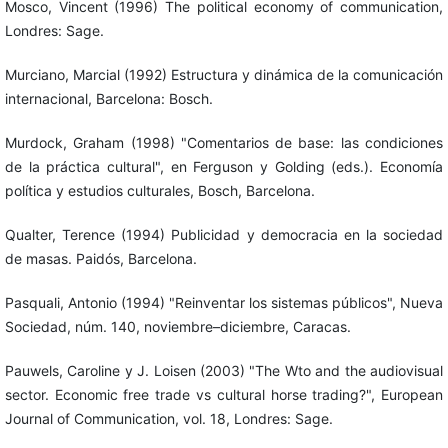
Mosco, Vincent (1996) The political economy of communication,
Londres: Sage.
Murciano, Marcial (1992) Estructura y dinámica de la comunicación
internacional, Barcelona: Bosch.
Murdock, Graham (1998) "Comentarios de base: las condiciones
de la práctica cultural", en Ferguson y Golding (eds.). Economía
política y estudios culturales, Bosch, Barcelona.
Qualter, Terence (1994) Publicidad y democracia en la sociedad
de masas. Paidós, Barcelona.
Pasquali, Antonio (1994) "Reinventar los sistemas públicos", Nueva
Sociedad, núm. 140, noviembre–diciembre, Caracas.
Pauwels, Caroline y J. Loisen (2003) "The Wto and the audiovisual
sector. Economic free trade vs cultural horse trading?", European
Journal of Communication, vol. 18, Londres: Sage.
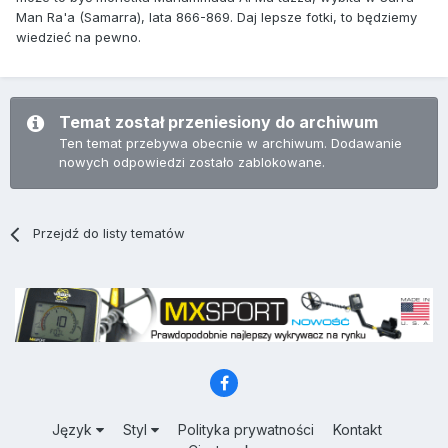
Man Ra'a (Samarra), lata 866-869. Daj lepsze fotki, to będziemy
wiedzieć na pewno.
Temat został przeniesiony do archiwum
Ten temat przebywa obecnie w archiwum. Dodawanie
nowych odpowiedzi zostało zablokowane.
Przejdź do listy tematów
Język
Styl
Polityka prywatności
Kontakt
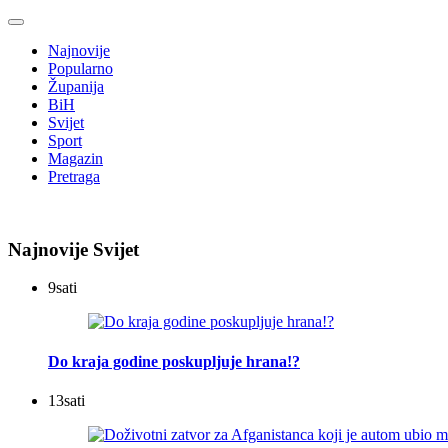
Najnovije
Popularno
Županija
BiH
Svijet
Sport
Magazin
Pretraga
Najnovije Svijet
9
sati
Do kraja godine poskupljuje hrana!?
13
sati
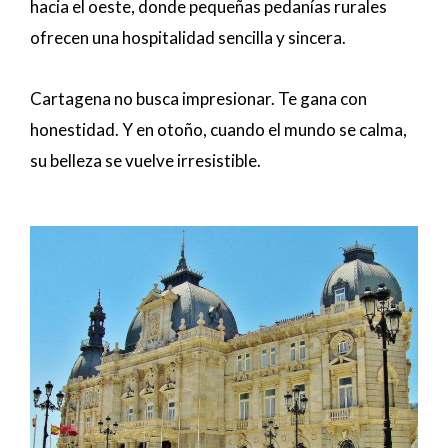
hacia el oeste, donde pequeñas pedanías rurales
ofrecen una hospitalidad sencilla y sincera.
Cartagena no busca impresionar. Te gana con
honestidad. Y en otoño, cuando el mundo se calma,
su belleza se vuelve irresistible.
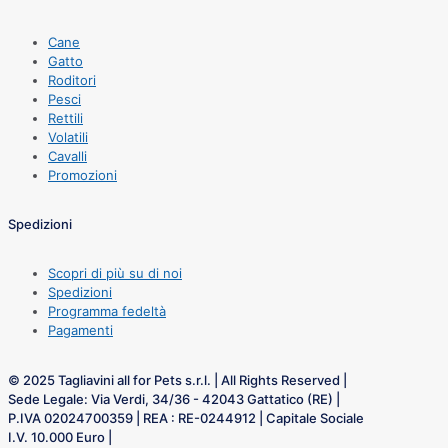
Cane
Gatto
Roditori
Pesci
Rettili
Volatili
Cavalli
Promozioni
Spedizioni
Scopri di più su di noi
Spedizioni
Programma fedeltà
Pagamenti
© 2025 Tagliavini all for Pets s.r.l. | All Rights Reserved |
Sede Legale: Via Verdi, 34/36 - 42043 Gattatico (RE) |
P.IVA 02024700359 | REA : RE-0244912 | Capitale Sociale
I.V. 10.000 Euro |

______________________________

* [Task prompt] The response should contain every record above exactly as written, and none of the pictures.

* [Exercise output]
Mosco, Vincent (1996) The political economy of communication,
Londres: Sage.
Murciano, Marcial (1992) Estructura y dinámica de la comunicación
internacional, Barcelona: Bosch.
Murdock, Graham (1998) "Comentarios de base: las condiciones
de la práctica cultural", en Ferguson y Golding (eds.). Economía
política y estudios culturales, Bosch, Barcelona.
Qualter, Terence (1994) Publicidad y democracia en la sociedad
de masas. Paidós, Barcelona.
Pasquali, Antonio (1994) "Reinventar los sistemas públicos", Nueva
Sociedad, núm. 140, noviembre–diciembre, Caracas.
Pauwels, Caroline y J. Loisen (2003) "The Wto and the audiovisual
sector. Economic free trade vs cultural horse trading?", European
Journal of Communication, vol. 18, Londres: Sage.
Man Ra'a (Samarra), lata 866-869. Daj lepsze fotki, to będziemy
wiedzieć na pewno.
Temat został przeniesiony do archiwum
Ten temat przebywa obecnie w archiwum. Dodawanie
nowych odpowiedzi zostało zablokowane.
Przejdź do listy tematów
Język
Styl
Polityka prywatności
Kontakt
Najnovije
Popularno
Županija
BiH
Svijet
Sport
Magazin
Pretraga
Najnovije Svijet
9
sati
Do kraja godine poskupljuje hrana!?
13
sati
hacia el oeste, donde pequeñas pedanías rurales
ofrecen una hospitalidad sencilla y sincera.
Cartagena no busca impresionar. Te gana con
honestidad. Y en otoño, cuando el mundo se calma,
su belleza se vuelve irresistible.
Cane
Gatto
Roditori
Pesci
Rettili
Volatili
Cavalli
Promozioni
Spedizioni
Scopri di più su di noi
Spedizioni
Programma fedeltà
Pagamenti
© 2025 Tagliavini all for Pets s.r.l. | All Rights Reserved |
Sede Legale: Via Verdi, 34/36 - 42043 Gattatico (RE) |
P.IVA 02024700359 | REA : RE-0244912 | Capitale Sociale
I.V. 10.000 Euro |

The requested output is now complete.